What a fitting picture of America. It’s easy to see how our founding generation would have appreciated it. Each state, region, subculture and industry presents a different type of flower – as do different opinions, beliefs and religions. Together, the varied group of flowers makes a stunning bouquet.
America operates best when we remember that we don’t all need to be roses. Daisies, tulips, marigolds … any number of flowers are also very beautiful.
E Pluribus Unum, by the way, also explains what the founding generation created the Electoral College. Roses don’t get to rule the day, just because there are more of them. Daisies, tulips and marigolds are part of the bouquet, too.
As GreatSeal.com summarized, the motto E Pluribus Unum “shows that America was originally likened to a bouquet of different flowers, where unity and individuality coexisted – as opposed to a ‘melting pot’ that blended everyone together.” Those individual flowers included our political opinions and preferences, too.
Deep and profound political divides are by no means new, but indeed go back to America’s founding. This week even marks another important date in America’s divisive wars, as history.com reported: “On July 11, 1804, in one of the most famous duels in American history, Vice President Aaron Burr fatally shoots his long-time political antagonist Alexander Hamilton. Hamilton, a leading Federalist and the chief architect of America’s political economy, died the following day.”
I was watching a few American historians the other day on television. They were saying, in actuality, there have been relatively few times in our country when we have been united like during the days of the Revolutionary War, during World War II and post-9/11. But it’s often taken a disaster or war to bring unity. Why? Because it’s only when we have a common enemy that we get our eyes off of ourselves and can let go of the differences that drive us apart.

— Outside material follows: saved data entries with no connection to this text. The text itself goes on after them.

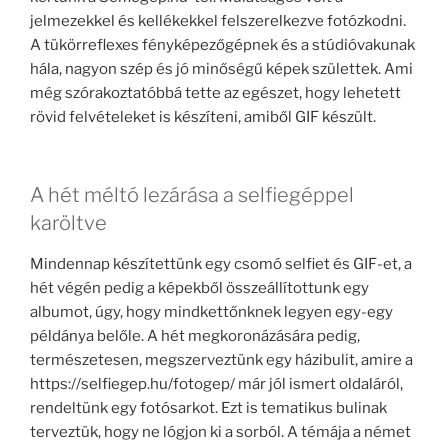
jelmezekkel és kellékekkel felszerelkezve fotózkodni.
A tükörreflexes fényképezőgépnek és a stúdióvakunak
hála, nagyon szép és jó minőségű képek születtek. Ami
még szórakoztatóbbá tette az egészet, hogy lehetett
rövid felvételeket is készíteni, amiből GIF készült.
A hét méltó lezárása a selfiegéppel
karöltve
Mindennap készítettünk egy csomó selfiet és GIF-et, a
hét végén pedig a képekből összeállítottunk egy
albumot, úgy, hogy mindkettőnknek legyen egy-egy
példánya belőle. A hét megkoronázására pedig,
természetesen, megszerveztünk egy házibulit, amire a
https://selfiegep.hu/fotogep/ már jól ismert oldaláról,
rendeltünk egy fotósarkot. Ezt is tematikus bulinak
terveztük, hogy ne lógjon ki a sorból. A témája a német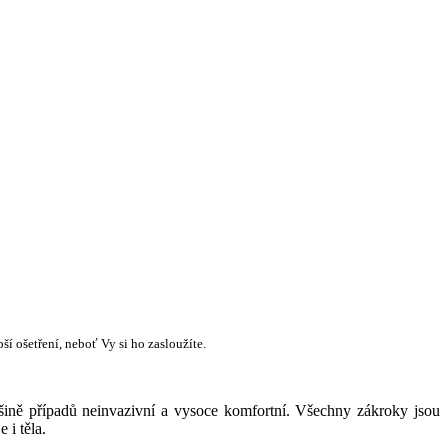
ší ošetření, neboť Vy si ho zasloužíte.
šině případů neinvazivní a vysoce komfortní. Všechny zákroky jsou
 i těla.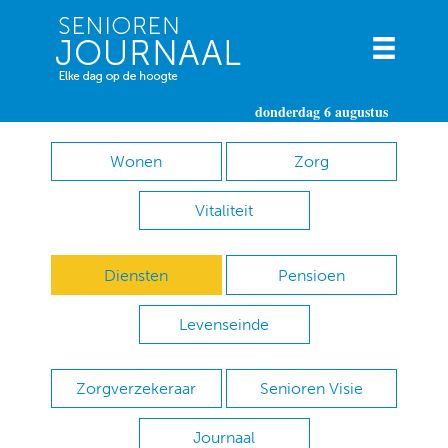
donderdag 6 augustus
Wonen
Zorg
Vitaliteit
Diensten
Pensioen
Levenseinde
Zorgverzekeraar
Senioren Visie
Journaal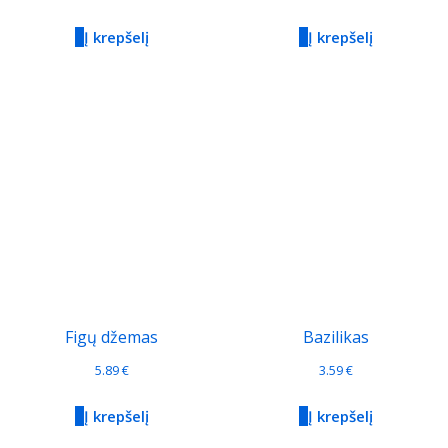
Į krepšelį
Į krepšelį
Figų džemas
Bazilikas
5.89
€
3.59
€
Į krepšelį
Į krepšelį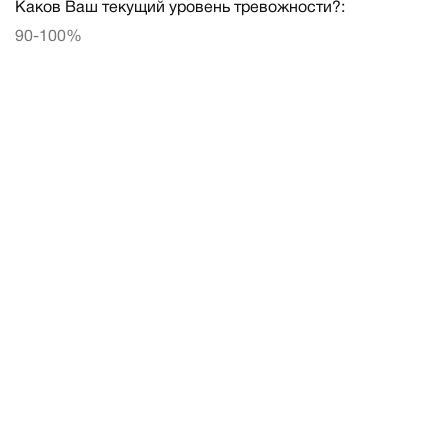
Каков Ваш текущий уровень тревожности?:
90-100%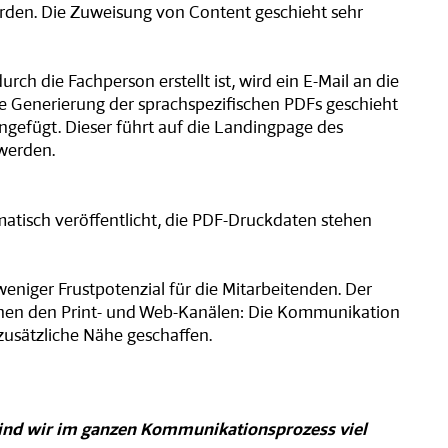
rden. Die Zuweisung von Content geschieht sehr
ch die Fachperson erstellt ist, wird ein E-Mail an die
e Generierung der sprachspezifischen PDFs geschieht
ngefügt. Dieser führt auf die Landingpage des
 werden.
matisch veröffentlicht, die PDF-Druckdaten stehen
weniger Frustpotenzial für die Mitarbeitenden. Der
ischen den Print- und Web-Kanälen: Die Kommunikation
zusätzliche Nähe geschaffen.
 sind wir im ganzen Kommunikationsprozess viel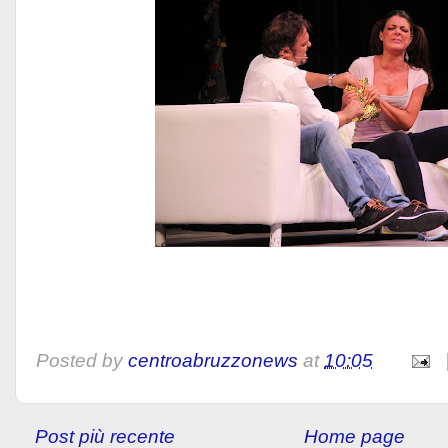
Posted by
centroabruzzonews
at
10:05
Post più recente
Home page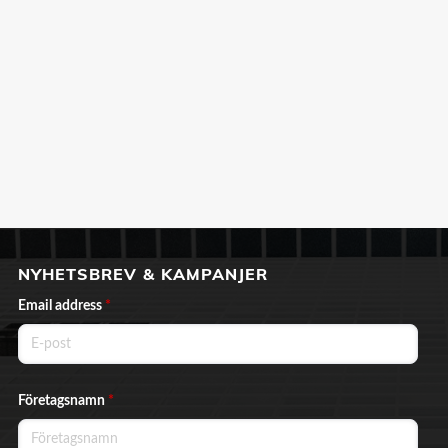
NYHETSBREV & KAMPANJER
Email address
*
Företagsnamn
*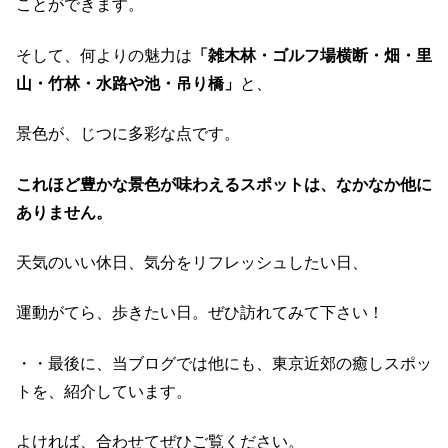
ことができます。
そして、何よりの魅力は
「雑木林・ゴルフ場横断・畑・里
山・竹林・水路や池・吊り橋」
と、
景色が、じつに多彩な点です。
これほど豊かな景色が味わえるスポットは、なかなか他に
ありません。
天気のいい休日、気分をリフレッシュしたい日、
運動がてら、歩きたい日。ぜひ訪れてみて下さい！
・・最後に、当ブログでは他にも、東京近郊の癒しスポッ
トを、紹介しています。
よければ、合わせてぜひご覧ください。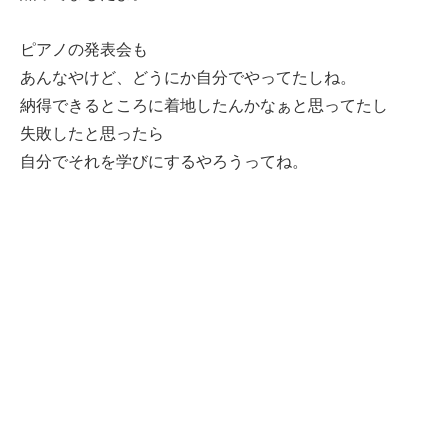
ピアノの発表会も
あんなやけど、どうにか自分でやってたしね。
納得できるところに着地したんかなぁと思ってたし
失敗したと思ったら
自分でそれを学びにするやろうってね。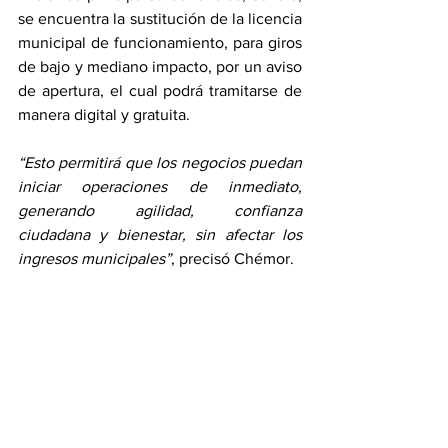
se encuentra la sustitución de la licencia 
municipal de funcionamiento, para giros 
de bajo y mediano impacto, por un aviso 
de apertura, el cual podrá tramitarse de 
manera digital y gratuita.
“Esto permitirá que los negocios puedan 
iniciar operaciones de inmediato, 
generando agilidad, confianza 
ciudadana y bienestar, sin afectar los 
ingresos municipales”
, precisó Chémor.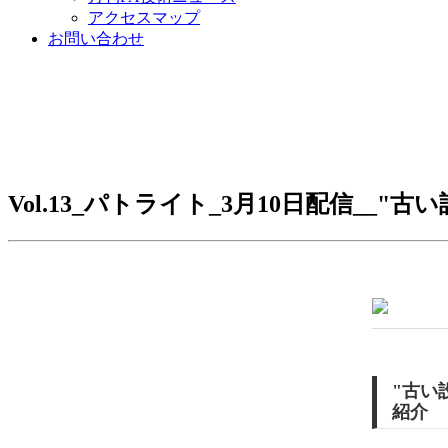
アクセスマップ
お問い合わせ
Vol.13_パトライト_3月10日配信_
"古い
紹介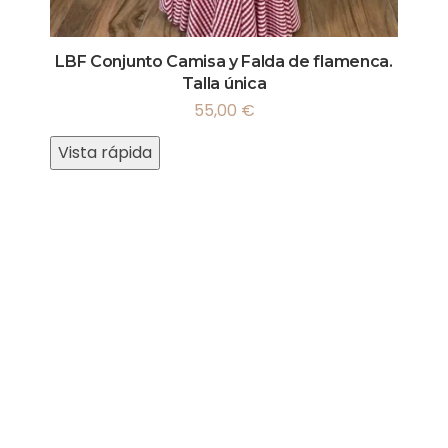
LBF Conjunto Camisa y Falda de flamenca.
Talla única
55,00
€
Vista rápida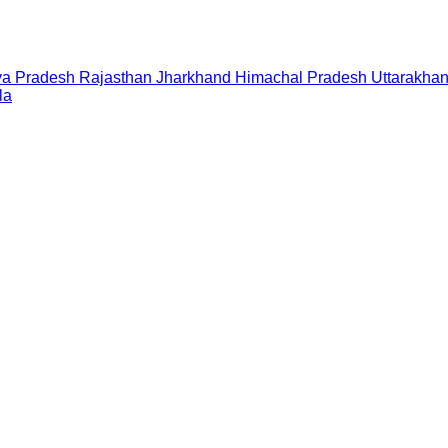
a Pradesh
Rajasthan
Jharkhand
Himachal Pradesh
Uttarakha
la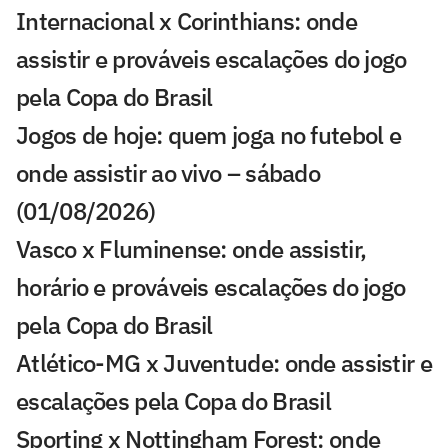
Internacional x Corinthians: onde
assistir e prováveis escalações do jogo
pela Copa do Brasil
Jogos de hoje: quem joga no futebol e
onde assistir ao vivo – sábado
(01/08/2026)
Vasco x Fluminense: onde assistir,
horário e prováveis escalações do jogo
pela Copa do Brasil
Atlético-MG x Juventude: onde assistir e
escalações pela Copa do Brasil
Sporting x Nottingham Forest: onde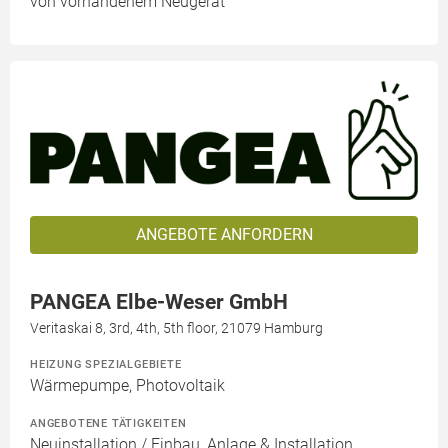
von vorhandenem Neugerät
ANGEBOTE ANFORDERN
PANGEA Elbe-Weser GmbH
Veritaskai 8, 3rd, 4th, 5th floor, 21079 Hamburg
HEIZUNG SPEZIALGEBIETE
Wärmepumpe, Photovoltaik
ANGEBOTENE TÄTIGKEITEN
Neuinstallation / Einbau, Anlage & Installation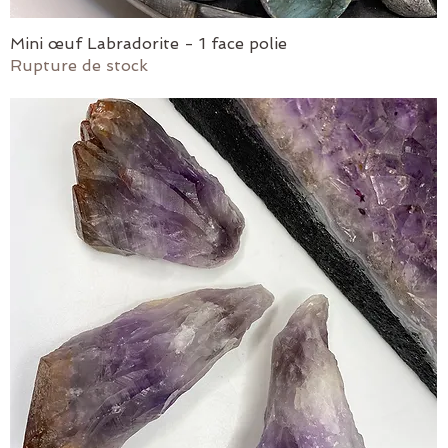
Mini œuf Labradorite - 1 face polie
Aperçu rapide
Rupture de stock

In 1861, during his first inaugural address, President Abraham Lincoln spoke these words to a very divided nation like our own: “We are not enemies, but friends. We must not be enemies. Though passion may have strained, it must not break our bonds of affection. The mystic chords of memory, stretching from every battlefield and patriot grave to every living heart and hearthstone all over this broad land, will yet swell the chorus of the Union, when again touched, as surely they will be, by the better angels of our nature.”
I might be an optimist but I’m not pollyannaish. I realize there’s nothing (and I mean nothing ) easy about the Hatfields and McCoys or Aaron Burrs and Alexander Hamiltons in this life trying to get along. But the fact is Thomas Jefferson and John Adams re-created unity and even friendship even after their bitter decades-long divide.
I guess what I’m saying is that I believe and am still praying for “the chorus of the Union” to rise up again through “the better angels of our nature.” I believe that America’s united bouquet can bud again and its symphony can play again if we return to our roots, the Golden Rule and loving our neighbor as ourselves. We need to relearn the American art of agreeing to disagree agreeably – and not by demanding our way through a “summer of rage.”
We may not be able to cause unity in Washington, but we can start in our neighborhoods, spiritual centers (local churches) and communities. And it all starts when we realize, reboot and reeducate ourselves and others that there are truly more things that unite us than those that divide us.